By following these best practices, testing private methods using Mockito can become a more efficient and effective process.


Here are some frequently asked questions about mocking private methods using mockito:

Q: Why should I mock private methods?

A: There are several reasons why you may want to mock private methods. For example, you may want to test a public method that calls a private method, without testing the private method itself. Or, you may want to simulate a certain behavior of the private method in your test, without actually executing the private method.

Q: Is it possible to mock private methods in Java?

A: Yes, it is possible to mock private methods in Java using mockito.
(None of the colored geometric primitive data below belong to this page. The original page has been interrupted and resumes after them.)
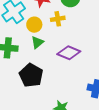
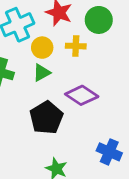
black pentagon: (31, 75) -> (46, 118), moved

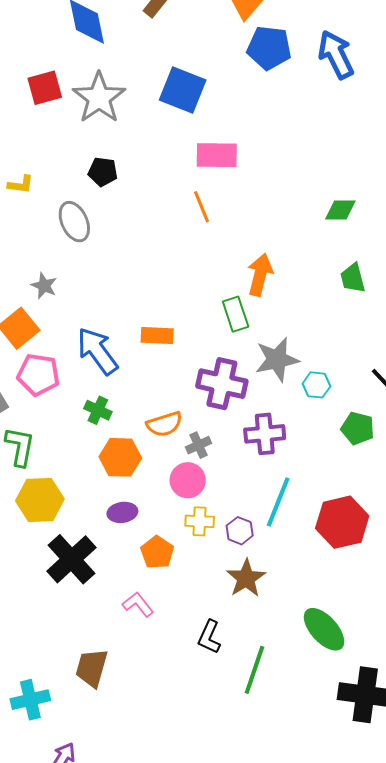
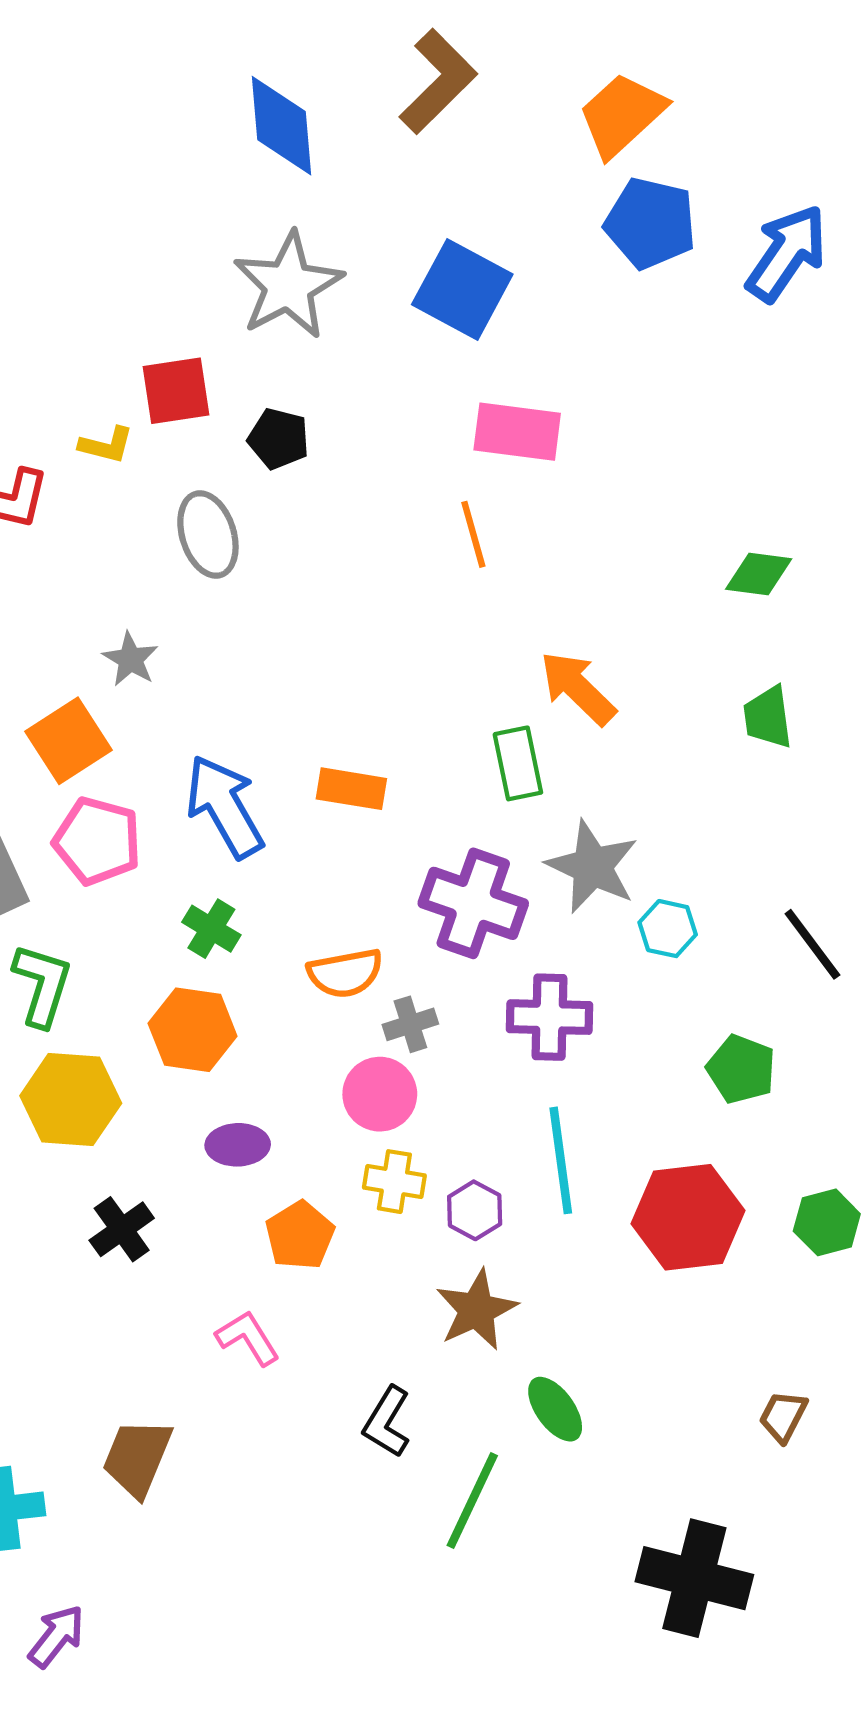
blue arrow: (336, 55) -> (787, 253), turned 54
red square: (45, 88) -> (176, 391), moved
orange arrow: (260, 275) -> (578, 688), turned -66
gray star: (277, 359) -> (592, 867), turned 30
green pentagon: (358, 428) -> (741, 1069), moved
orange hexagon: (120, 457) -> (193, 1030), moved
cyan line: (278, 502) -> (561, 1160), turned -36
black cross: (71, 559) -> (122, 1229), size x0.6
green ellipse: (324, 629) -> (555, 1409), moved, size x0.7

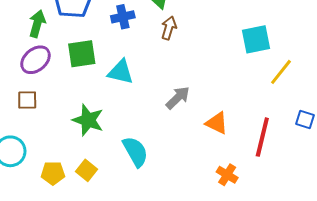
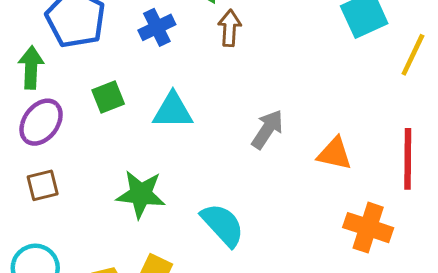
green square: (82, 54) -> (108, 97), size x0.7
orange cross: (227, 175) -> (368, 228), size x1.4

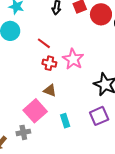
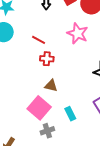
pink star: (73, 59) -> (78, 33), moved
gray cross: (23, 132) -> (47, 131), moved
However, it requires some additional steps compared to mocking public methods.

Q: How do I mock private methods using mockito?

A: Mocking private methods with mockito involves using the PowerMock extension library. You will need to annotate your test class with @PrepareForTest, and use the PowerMockito.when() method to mock the private method.

Q: Can I test private methods without mocking them?

A: It is possible to test private methods without mocking them, but it is generally not recommended. Testing private methods directly can lead to fragile tests that break easily when the implementation of the private method changes.

Q: What are some best practices for testing private methods?

A: Some best practices for testing private methods include testing them indirectly through public methods, or testing them as part of a larger scenario that involves multiple classes. You should also avoid testing private methods that are trivial or have no side effects.